The disease that killed a 71-year-old woman ‘might not have been so dreadful’ if she had been kept in hospital for a longer period, Herts Coroners Court heard today.
Jean Young, of Grosvenor Avenue, Kings Langley, went to Watford General Hospital on Wednesday, February 15, for an operation to remove part of a tumour.
The retired circuit board assembler, who had terminal ovarian cancer, was kept in hospital for seven days, where her blood pressure and temperature were checked regularly.
The inquest heard that she had been diagnosed with paralytic ileus after the surgery – a pain reflex that stops the bowels from working.
This caused her to vomit regularly until her bowels began working again on Tuesday, February 21, the day before she was released from hospital.
Malcolm Padwick, who had been her surgeon, said: “She was very keen to go home. Her daughter was concerned about whether her mother was fit to go home and what was available to her when she got home.”
Within 48 hours of being at home, Mrs Young was being sick again – and though district nurses advised that she see her GP, her daughter Claire insisted on an ambulance, the inquest heard.
By that point, Mrs Jones was clinically dehydrated from not eating or drinking, said Dr Padwick, who was not responsible for her release from hospital.
He said: “I was a little surprised she was discharged, but you do see people who suddenly turn a corner and get better.
“But she had had a major problem for a while and usually you like to keep people there for two to three days until they get going.”
After returning to hospital Mrs Jones was given two laparotomy operations – where a large incision is made in the abdominal wall to look into the abdominal cavity.

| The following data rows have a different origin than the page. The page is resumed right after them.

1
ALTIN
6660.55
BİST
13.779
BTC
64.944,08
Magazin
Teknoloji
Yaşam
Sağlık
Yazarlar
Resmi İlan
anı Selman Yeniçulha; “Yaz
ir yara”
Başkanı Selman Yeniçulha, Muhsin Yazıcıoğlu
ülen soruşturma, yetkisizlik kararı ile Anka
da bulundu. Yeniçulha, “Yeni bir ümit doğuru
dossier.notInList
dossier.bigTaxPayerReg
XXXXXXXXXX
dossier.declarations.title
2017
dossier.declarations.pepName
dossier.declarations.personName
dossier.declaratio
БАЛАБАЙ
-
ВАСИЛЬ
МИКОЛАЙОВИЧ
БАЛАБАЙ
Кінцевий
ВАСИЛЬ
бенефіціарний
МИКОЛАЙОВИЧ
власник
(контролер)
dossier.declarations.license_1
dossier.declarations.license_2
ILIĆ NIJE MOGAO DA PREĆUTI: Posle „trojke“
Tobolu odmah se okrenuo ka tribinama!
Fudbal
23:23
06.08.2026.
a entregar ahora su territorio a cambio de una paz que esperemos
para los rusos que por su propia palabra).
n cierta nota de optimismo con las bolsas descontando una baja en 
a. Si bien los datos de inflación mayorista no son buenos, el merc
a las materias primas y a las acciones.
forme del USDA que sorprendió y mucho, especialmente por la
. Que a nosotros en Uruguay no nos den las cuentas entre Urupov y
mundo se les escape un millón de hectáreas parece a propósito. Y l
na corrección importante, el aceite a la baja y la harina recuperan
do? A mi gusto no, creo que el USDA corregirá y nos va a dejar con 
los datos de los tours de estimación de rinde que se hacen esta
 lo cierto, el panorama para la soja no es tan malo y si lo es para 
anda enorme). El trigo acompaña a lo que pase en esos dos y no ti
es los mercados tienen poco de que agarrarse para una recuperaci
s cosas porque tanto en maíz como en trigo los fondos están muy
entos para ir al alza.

Doctors found a hole in her caecum, which is connected to the colon, and that caused complications making it difficult for her to breathe.
She died on Monday, February 27, the day after her second laparotomy.
Coroner Edward Thomas said: “If she had been in hospital when the first signs became clear, the laparotomy would have been carried out a lot earlier.
“It might possibly have prevented her from the effects of the peritonitis – which might not have been so dreadful.”
The inquest heard that although her cancer was malignant and had spread to her uterus and other areas, it would not have killed her within at least three months.
Mrs Young had also suffered from diverticulitis disease, which causes the pouches on the outside of the colon to become inflamed.
This may have been what caused the perforation of her caecum, the inquest heard.
In a narrative verdict the cause of death was recorded as peritonitis, caused by a perforation of the caecum, with metastic ovarian cancer and diverticulitis listed as contributory factors.